Novas buscas por Maddie: o que se procura, como se procura, o que se espera encontrar

23 mai 2023, 15:29

“A polícia dispõe de meios que não tinha até há quatro ou cinco anos” e por isso está a fazer novas buscas na barragem do Arade. As primeiras buscas neste local foram realizadas há muitos anos por um advogado influenciado pelas teorias de uma vidente

As novas buscas relacionadas com o caso do desaparecimento de Maddie McCann, na Barragem do Arade, em Silves, a cerca de 50 quilómetros do local de onde desapareceu a criança em maio de 2007, começaram esta terça-feira cerca das 08:00. Dezenas de agentes estão a bater a margem da barragem e há também meios na água. Procuram vestígios biológicos ou objetos relacionados com a criança.

As diligências estão a ser acompanhadas pelas polícias britânica e alemã e despertaram uma enorme curiosidade mediática, com jornalistas de vários países no local.

Diligências na Barragem do Arade levadas a cabo por dezenas de agentes e acompanhados por autoridades alemãs e inglesas. (LUÍS FORRA/LUSA)

Não se sabe muito bem o que é procurado, até porque as autoridades alemãs não revelam os motivos que as levaram a pedir as diligências às autoridades portuguesas.
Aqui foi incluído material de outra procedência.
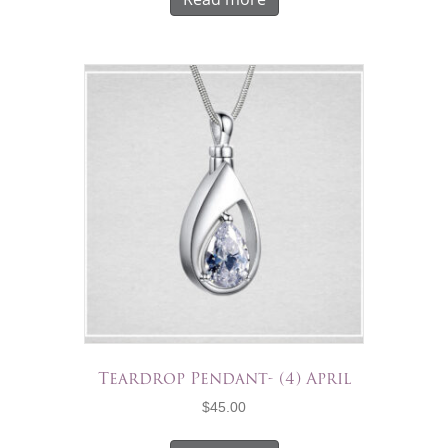
Teardrop Pendant- (4) April
$
45.00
E isso adensa ainda mais as dúvidas: afinal, o que procuram os investigadores? E o que podem eles encontrar, 16 anos depois, que ajude a desvendar o caso e a perceber o que realmente aconteceu a Maddie McCann?

Não se sabe ao certo se a Polícia Judiciária procura algum objeto ou algum vestígio biológico concreto na Barragem do Arade. Mas é certo que, mesmo 16 anos depois, é possível encontrar objetos ou vestígios biológicos que possam ajudar a explicar o que aconteceu a Maddie naquela noite de maio de 2007.

Quem o garante é Francisco Chagas, antigo inspetor da Polícia Judiciária e criminalista. “É possível encontrar tecido, sapatos… Não estarão inteiros, mas não desaparecem por completo. Imaginemos que ali foi enterrado o cobertor que embrulhava a menina. Dezasseis anos não é tempo suficiente para que se transforme em pó. E, mesmo que se transforme em pó, é sempre um pó diferente da própria terra e uma análise forense pode ligar esses vestígios ao caso”, exemplifica o especialista. “Estar preservado como se fosse ontem ou como se fosse há um ano é impossível. Mas podem encontrar-se alguns objetos que se possam relacionar diretamente com a criança desaparecida.”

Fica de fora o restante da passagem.